Arrow-right Camera
The Spokesman-Review Newspaper
Spokane, Washington  Est. May 19, 1883

Court dismisses challenge to closed meetings

Bob Fick Associated Press

BOISE – Idaho media outlets have lost the first round in their battle to block the state Legislature from closing its committee meetings whenever it sees fit.

A 4th District judge dismissed the Idaho Press Club’s challenge to those closed meetings. But media leaders had said earlier they would appeal if they lost, and they have the backing of at least some voters.

Judge Kathryn Sticklen held that the framers of the state constitution intended only that the sessions of the full House and Senate, where a majority of each body is present, had to be open to the public at all times under the provision that requires the “business of each house” must be conducted in the open.

“Standing, select and other committees do not constitute a majority of either house, and therefore they cannot conduct any ‘business,’ ” Sticklen wrote in the 10-page opinion, released by lawmakers on Friday.

Idaho Press Club President Mark Browning said Sticklen’s decision only began the debate.

“Ultimately we were going to end up in the Supreme Court no matter who landed the first blow,” Browning said. “This is something that is fundamentally essential to what we do. We’re in it for the long haul.”

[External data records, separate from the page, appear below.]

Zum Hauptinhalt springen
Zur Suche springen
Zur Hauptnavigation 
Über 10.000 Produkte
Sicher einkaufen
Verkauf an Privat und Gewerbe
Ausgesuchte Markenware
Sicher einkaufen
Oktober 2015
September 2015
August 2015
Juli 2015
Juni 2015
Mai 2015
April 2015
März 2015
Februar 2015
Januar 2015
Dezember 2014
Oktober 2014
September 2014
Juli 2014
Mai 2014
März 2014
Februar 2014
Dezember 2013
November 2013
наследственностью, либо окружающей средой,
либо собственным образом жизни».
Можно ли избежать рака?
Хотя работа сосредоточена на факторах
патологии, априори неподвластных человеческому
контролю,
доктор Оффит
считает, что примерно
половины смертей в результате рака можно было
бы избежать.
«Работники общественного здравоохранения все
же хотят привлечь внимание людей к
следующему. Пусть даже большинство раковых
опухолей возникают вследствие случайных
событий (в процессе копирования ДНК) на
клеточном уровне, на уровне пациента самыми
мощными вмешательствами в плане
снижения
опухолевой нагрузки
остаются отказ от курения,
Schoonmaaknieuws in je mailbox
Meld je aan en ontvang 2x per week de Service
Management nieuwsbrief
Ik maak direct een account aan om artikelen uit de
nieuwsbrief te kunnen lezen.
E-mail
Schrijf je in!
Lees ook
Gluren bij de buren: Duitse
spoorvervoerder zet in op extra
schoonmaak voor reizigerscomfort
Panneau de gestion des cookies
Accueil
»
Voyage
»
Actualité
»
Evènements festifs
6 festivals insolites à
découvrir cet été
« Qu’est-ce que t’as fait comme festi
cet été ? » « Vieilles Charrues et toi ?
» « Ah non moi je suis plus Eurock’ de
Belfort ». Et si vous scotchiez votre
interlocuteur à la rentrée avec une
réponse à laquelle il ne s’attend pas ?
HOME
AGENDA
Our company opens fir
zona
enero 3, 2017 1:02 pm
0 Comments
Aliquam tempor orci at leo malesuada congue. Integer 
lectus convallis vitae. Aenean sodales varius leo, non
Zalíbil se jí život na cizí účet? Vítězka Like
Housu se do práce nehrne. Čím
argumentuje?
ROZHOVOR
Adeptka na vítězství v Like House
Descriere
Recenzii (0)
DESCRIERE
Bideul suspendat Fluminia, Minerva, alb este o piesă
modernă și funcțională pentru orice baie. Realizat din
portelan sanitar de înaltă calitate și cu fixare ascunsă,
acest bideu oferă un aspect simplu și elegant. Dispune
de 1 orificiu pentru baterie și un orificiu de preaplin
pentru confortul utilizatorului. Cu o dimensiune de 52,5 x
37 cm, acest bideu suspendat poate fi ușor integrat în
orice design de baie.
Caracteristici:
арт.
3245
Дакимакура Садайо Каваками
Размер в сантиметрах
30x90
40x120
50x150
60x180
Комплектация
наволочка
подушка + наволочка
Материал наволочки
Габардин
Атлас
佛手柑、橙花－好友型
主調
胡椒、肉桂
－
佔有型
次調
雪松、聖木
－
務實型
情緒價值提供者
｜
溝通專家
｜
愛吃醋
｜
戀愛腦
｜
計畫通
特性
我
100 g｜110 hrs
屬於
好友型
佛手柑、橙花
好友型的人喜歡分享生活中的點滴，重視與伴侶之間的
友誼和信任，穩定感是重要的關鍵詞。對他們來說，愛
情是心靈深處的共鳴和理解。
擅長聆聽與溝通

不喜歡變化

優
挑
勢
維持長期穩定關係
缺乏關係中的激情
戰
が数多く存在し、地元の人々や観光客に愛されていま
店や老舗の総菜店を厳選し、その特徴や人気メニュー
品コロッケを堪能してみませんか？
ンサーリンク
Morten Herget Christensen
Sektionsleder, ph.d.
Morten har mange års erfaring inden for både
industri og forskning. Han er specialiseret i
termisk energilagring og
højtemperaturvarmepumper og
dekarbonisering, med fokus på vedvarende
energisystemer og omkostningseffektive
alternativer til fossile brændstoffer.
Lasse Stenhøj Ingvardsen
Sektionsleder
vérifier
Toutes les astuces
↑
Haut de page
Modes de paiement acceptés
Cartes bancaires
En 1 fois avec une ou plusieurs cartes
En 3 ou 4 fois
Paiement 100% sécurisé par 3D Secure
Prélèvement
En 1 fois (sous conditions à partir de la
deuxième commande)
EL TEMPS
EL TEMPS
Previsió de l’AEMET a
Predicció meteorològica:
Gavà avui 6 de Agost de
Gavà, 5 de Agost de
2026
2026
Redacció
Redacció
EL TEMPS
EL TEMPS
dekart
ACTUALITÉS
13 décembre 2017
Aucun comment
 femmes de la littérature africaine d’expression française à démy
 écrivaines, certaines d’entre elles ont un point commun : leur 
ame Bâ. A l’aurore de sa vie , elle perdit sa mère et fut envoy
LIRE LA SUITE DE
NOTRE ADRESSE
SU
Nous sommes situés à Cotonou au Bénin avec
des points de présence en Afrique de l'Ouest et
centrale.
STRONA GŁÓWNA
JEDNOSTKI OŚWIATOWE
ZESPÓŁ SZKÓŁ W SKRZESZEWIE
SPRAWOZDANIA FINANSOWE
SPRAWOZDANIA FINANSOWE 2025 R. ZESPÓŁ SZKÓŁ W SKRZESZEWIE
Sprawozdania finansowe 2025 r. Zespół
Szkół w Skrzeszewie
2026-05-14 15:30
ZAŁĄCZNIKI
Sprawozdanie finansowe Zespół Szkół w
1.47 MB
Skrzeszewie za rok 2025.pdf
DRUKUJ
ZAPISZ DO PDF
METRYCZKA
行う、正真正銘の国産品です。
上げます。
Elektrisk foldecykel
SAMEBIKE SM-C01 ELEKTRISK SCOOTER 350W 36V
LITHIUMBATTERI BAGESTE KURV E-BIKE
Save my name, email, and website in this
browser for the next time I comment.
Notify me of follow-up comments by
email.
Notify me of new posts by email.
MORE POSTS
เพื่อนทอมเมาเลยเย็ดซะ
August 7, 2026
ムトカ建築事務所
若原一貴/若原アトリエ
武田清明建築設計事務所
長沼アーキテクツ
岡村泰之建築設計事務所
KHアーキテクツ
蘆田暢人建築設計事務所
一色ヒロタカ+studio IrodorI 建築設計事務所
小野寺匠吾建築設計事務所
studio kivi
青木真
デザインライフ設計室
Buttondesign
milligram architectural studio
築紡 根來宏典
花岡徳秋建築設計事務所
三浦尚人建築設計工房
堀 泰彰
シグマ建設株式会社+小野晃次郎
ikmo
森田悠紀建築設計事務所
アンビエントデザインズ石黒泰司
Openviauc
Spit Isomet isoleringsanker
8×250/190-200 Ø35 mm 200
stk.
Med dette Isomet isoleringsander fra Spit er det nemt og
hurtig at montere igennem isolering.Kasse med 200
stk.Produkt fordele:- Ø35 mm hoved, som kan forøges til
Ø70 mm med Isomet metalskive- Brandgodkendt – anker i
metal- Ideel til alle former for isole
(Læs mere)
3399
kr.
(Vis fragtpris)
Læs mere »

There are voters who think the judge is wrong, too. As far as they’re concerned, the people they elect to the Statehouse should live by the same rules they imposed on officials at every other level of government in Idaho when they passed the open meetings law in 1974.

“It’s the fox guarding the henhouse,” Boise real estate developer Tim Day says. “Somebody’s water right might be taken away without their knowledge. Somebody’s taxes might get raised without their knowledge.”

Spurred by a spate of closed committee meetings during the 2003 legislative session, the Press Club – a consortium of Idaho newspaper, radio and television outlets – went to court last May to determine what the framers of the constitution intended when they wrote that “the business of each house … shall be transacted openly and not in secret session.”

Much of the activity during legislative sessions involves the arcane, the routine, the downright boring – usually drawing only the lawmakers themselves along with a handful of journalists and special interest lobbyists.

But because high-profile issues are often sprinkled among the minutiae, the public should pay attention – and should have access to – all of it, said Jack Van Valkenburgh of the Idaho chapter of the American Civil Liberties Union.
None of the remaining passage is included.